Islamic Jihad funerals and battle songs: Gaza after the ceasefire | Gaza
In Shujaiya, a neighborhood in Gaza City already scarred by several rounds of wars, men handed out coffee and dates from the shade of a colorful mourning tent as Palestinian Islamic Jihad battle songs rang out. a sound system.
Men carrying AK-47s, their faces protected by black balaclavas, lined the entrance to the tent, and the militant group’s black and yellow flag flew above.
The neighborhood had gathered to mourn five-year-old Alaa Qaddoum, one of the first victims of Operation Breaking Dawn – a surprise campaign of Israeli airstrikes targeting Islamic Jihad, the Gaza Strip’s second-largest militant organization. after Hamas.
The Israeli military said Alaa’s father, Abdullah, is a senior Islamic Jihad commander, but did not say whether he was the target of Friday’s attack that killed her. He was seriously injured in the attack, along with Alaa’s seven-year-old brother. The Israeli army said it was aware of the five-year-old’s death and that civilian casualties would be investigated.
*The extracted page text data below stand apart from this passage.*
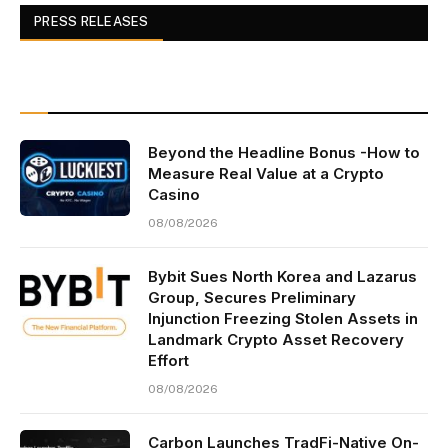
PRESS RELEASES
Beyond the Headline Bonus -How to
Measure Real Value at a Crypto
Casino
08/08/2026
Bybit Sues North Korea and Lazarus
Group, Secures Preliminary
Injunction Freezing Stolen Assets in
Landmark Crypto Asset Recovery
Effort
08/08/2026
Carbon Launches TradFi-Native On-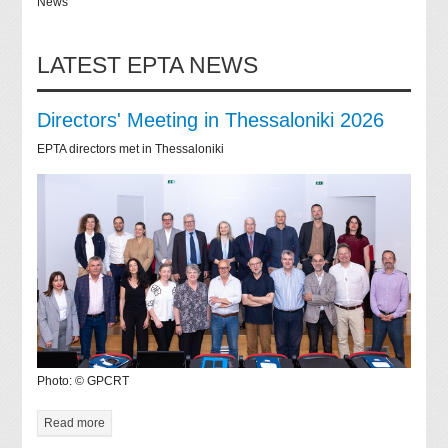
News
LATEST EPTA NEWS
Directors' Meeting in Thessaloniki 2026
EPTA directors met in Thessaloniki
Photo: © GPCRT
Read more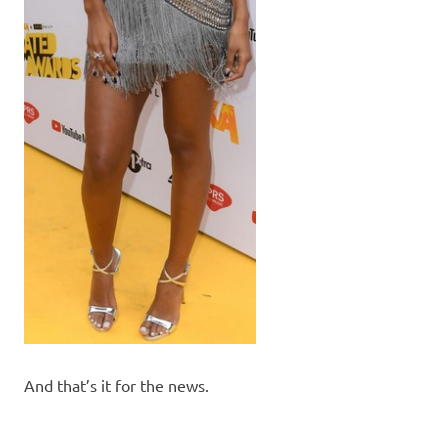
And that’s it for the news.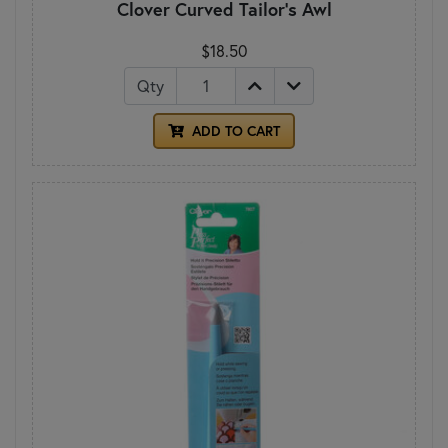
Clover Curved Tailor's Awl
$18.50
Qty
ADD TO CART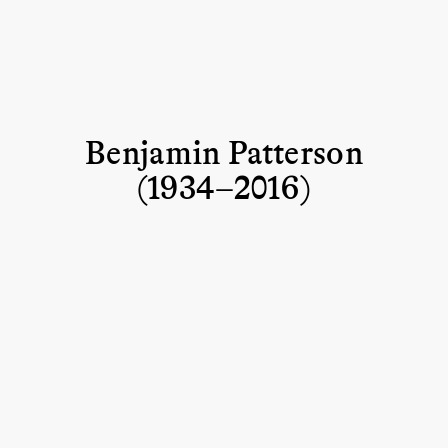
Benjamin Patterson
(1934–2016)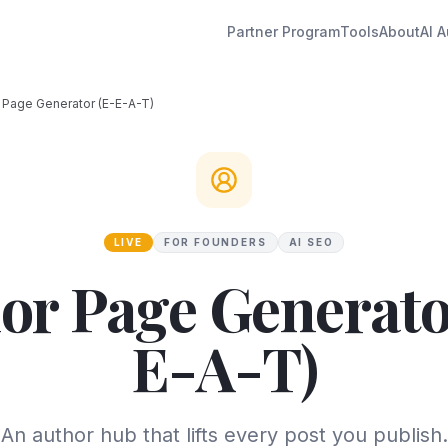
Partner Program
Tools
About
AI A
 Page Generator (E-E-A-T)
LIVE
FOR FOUNDERS
AI SEO
or Page Generato
E-A-T)
An author hub that lifts every post you publish.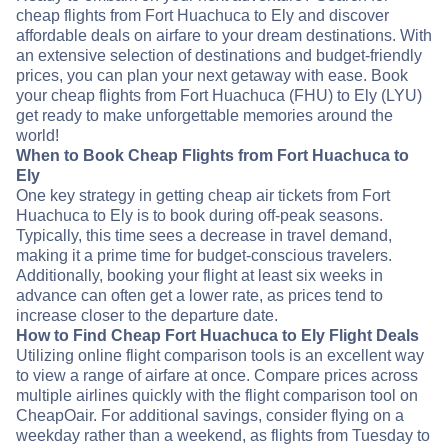
cheap flights from Fort Huachuca to Ely and discover
affordable deals on airfare to your dream destinations. With
an extensive selection of destinations and budget-friendly
prices, you can plan your next getaway with ease. Book
your cheap flights from Fort Huachuca (FHU) to Ely (LYU)
get ready to make unforgettable memories around the
world!
When to Book Cheap Flights from Fort Huachuca to
Ely
One key strategy in getting cheap air tickets from Fort
Huachuca to Ely is to book during off-peak seasons.
Typically, this time sees a decrease in travel demand,
making it a prime time for budget-conscious travelers.
Additionally, booking your flight at least six weeks in
advance can often get a lower rate, as prices tend to
increase closer to the departure date.
How to Find Cheap Fort Huachuca to Ely Flight Deals
Utilizing online flight comparison tools is an excellent way
to view a range of airfare at once. Compare prices across
multiple airlines quickly with the flight comparison tool on
CheapOair. For additional savings, consider flying on a
weekday rather than a weekend, as flights from Tuesday to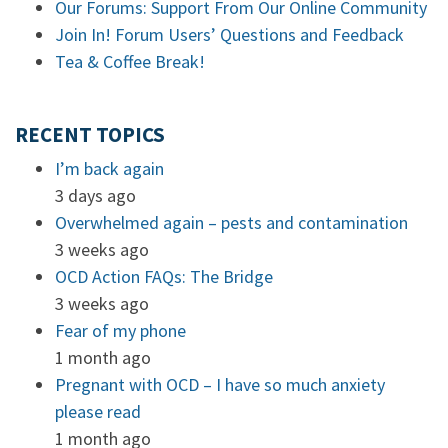
Our Forums: Support From Our Online Community
Join In! Forum Users’ Questions and Feedback
Tea & Coffee Break!
RECENT TOPICS
I’m back again
3 days ago
Overwhelmed again – pests and contamination
3 weeks ago
OCD Action FAQs: The Bridge
3 weeks ago
Fear of my phone
1 month ago
Pregnant with OCD – I have so much anxiety
please read
1 month ago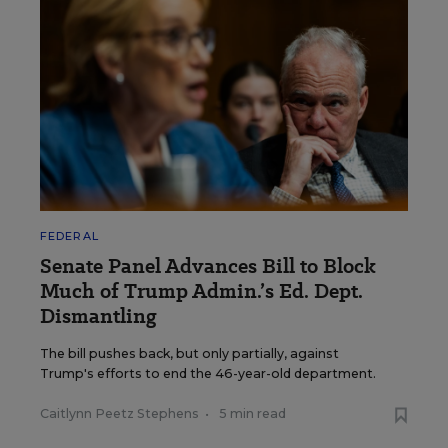
FEDERAL
Senate Panel Advances Bill to Block
Much of Trump Admin.’s Ed. Dept.
Dismantling
The bill pushes back, but only partially, against
Trump's efforts to end the 46-year-old department.
Caitlynn Peetz Stephens
•
5 min read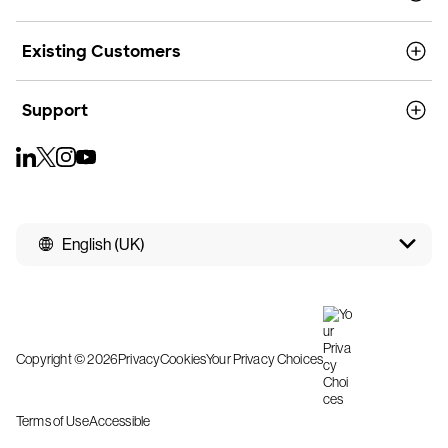
Existing Customers
Support
English (UK)
Copyright © 2026
Privacy
Cookies
Your Privacy Choices
Terms of Use
Accessible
A 60-year-old civilian sitting on the steps of a mosque and an Islamic Jihad fighter on a motorbike were also killed on Friday afternoon in the first salvo of Israel’s three-day offensive.
The motorcyclist was named by Islamic Jihad as Yusuf Qaddoum, a distant relative of Alaa.
“They were targeting the motorbike, but it was obvious there were children and people at the mosque,” Alaa’s grandfather Riad said, pointing to the shrapnel marks and streaks of shrapnel. dried blood where the girl died. “The rest of the street was empty. They could have waited. »
Gaza’s health ministry says 44 people, including 15 children and several Islamic Jihad operatives, were killed and 350 civilians injured when missiles hit the blockaded Palestinian territory ahead of a peace-brokered ceasefire. enters into force on Sunday evening. Sixty people in southern Israel were treated for minor injuries as hundreds of retaliatory rockets were fired across the border from Gaza into the south of the country.
Unlike other Israeli airstrikes in built-up areas in the Strip, which since 2014 have often been accompanied by phone calls ordering residents to evacuate first, Breaking Dawn began without warning.
Alaa’s mother, Rasha, said she and her husband were taking their four children to the park when the operation began. The family walked around the corner to borrow a thermos flask from a relative, and Rasha was inside the house when a missile turned the street to blood and dust.
“She loved school. She was so keen to come home after the summer that she already had me call the teacher and sign me up for next year,” said the 27-year-old, surrounded by mourners at the family home. as she clutched Alaa’s pink backpack and flipped through her school. books.
“I was standing by the window when it happened. I saw our relatives holding my daughter and she was bleeding. She doesn’t know anything about rockets. What was her crime?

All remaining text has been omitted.